[Your task]: If a line in the listing below has the string "which", copy it out.

[Data extract]:
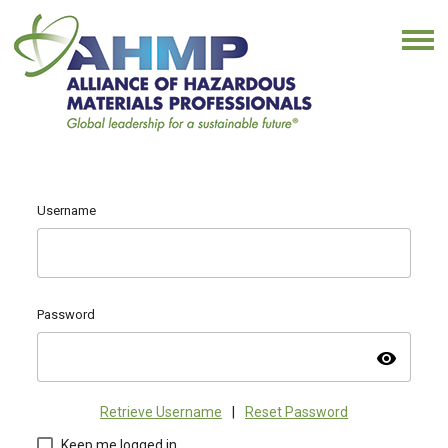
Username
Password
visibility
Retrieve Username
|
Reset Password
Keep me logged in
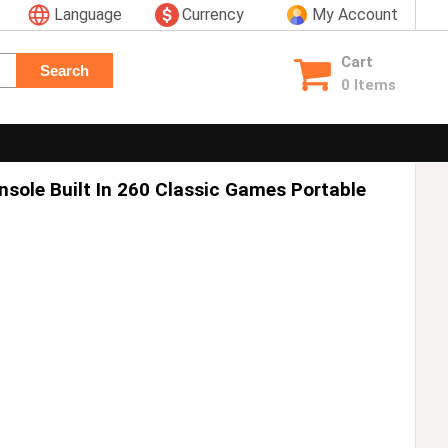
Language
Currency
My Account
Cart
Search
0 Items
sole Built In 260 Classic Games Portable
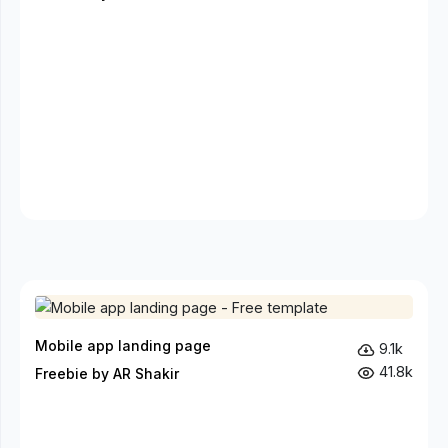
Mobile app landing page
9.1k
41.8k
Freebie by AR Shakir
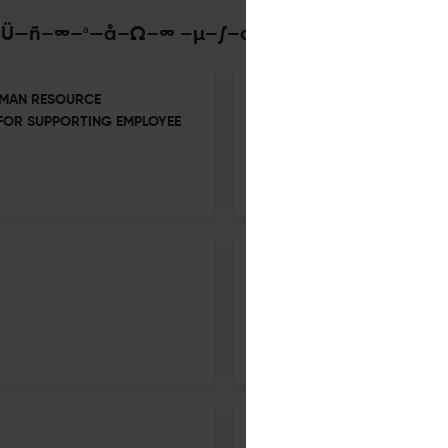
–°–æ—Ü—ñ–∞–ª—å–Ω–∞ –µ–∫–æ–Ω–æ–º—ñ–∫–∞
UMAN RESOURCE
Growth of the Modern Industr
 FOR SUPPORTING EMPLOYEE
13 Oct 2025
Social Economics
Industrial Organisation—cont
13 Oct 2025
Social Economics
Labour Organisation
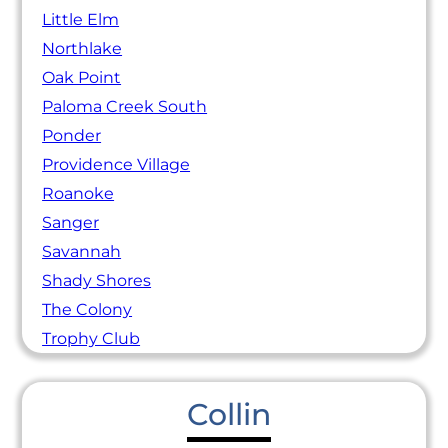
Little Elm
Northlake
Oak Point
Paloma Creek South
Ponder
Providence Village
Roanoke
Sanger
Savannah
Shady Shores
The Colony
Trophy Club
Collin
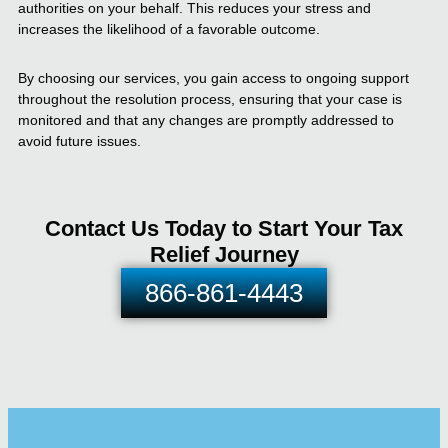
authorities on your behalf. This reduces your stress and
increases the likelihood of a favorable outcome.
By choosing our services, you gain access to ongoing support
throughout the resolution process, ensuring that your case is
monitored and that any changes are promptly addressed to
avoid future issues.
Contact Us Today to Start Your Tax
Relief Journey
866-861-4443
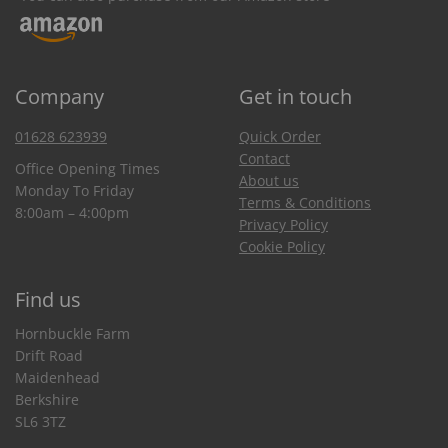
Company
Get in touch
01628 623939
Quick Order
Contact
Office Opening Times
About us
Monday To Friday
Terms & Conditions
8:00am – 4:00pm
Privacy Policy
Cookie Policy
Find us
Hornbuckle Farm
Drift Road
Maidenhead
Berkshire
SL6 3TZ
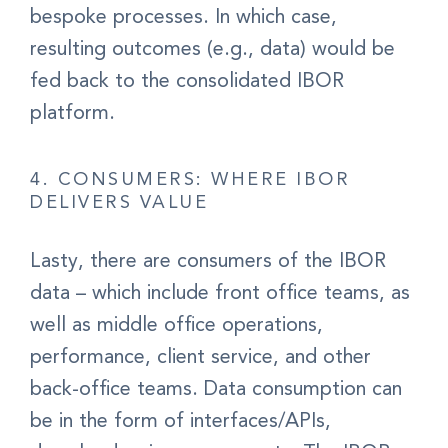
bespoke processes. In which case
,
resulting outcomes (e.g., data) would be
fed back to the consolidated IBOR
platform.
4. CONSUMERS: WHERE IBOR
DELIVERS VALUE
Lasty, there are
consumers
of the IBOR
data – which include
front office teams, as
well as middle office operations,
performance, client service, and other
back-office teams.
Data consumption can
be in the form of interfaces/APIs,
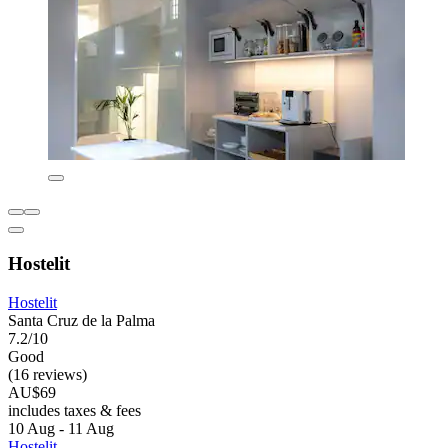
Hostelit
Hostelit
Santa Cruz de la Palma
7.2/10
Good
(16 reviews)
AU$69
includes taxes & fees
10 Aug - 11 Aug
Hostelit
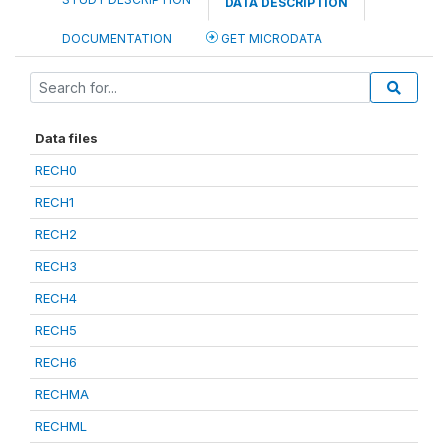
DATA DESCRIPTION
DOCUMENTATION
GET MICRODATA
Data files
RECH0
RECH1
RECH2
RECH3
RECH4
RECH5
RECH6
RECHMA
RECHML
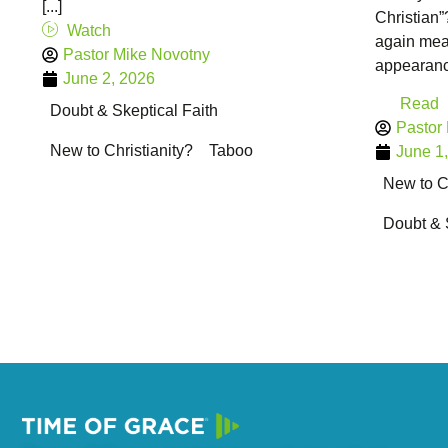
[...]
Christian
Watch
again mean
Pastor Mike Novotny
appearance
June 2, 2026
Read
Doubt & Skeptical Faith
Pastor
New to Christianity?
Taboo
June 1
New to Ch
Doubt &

[Task solution]:
bespoke processes. In which case
data – which include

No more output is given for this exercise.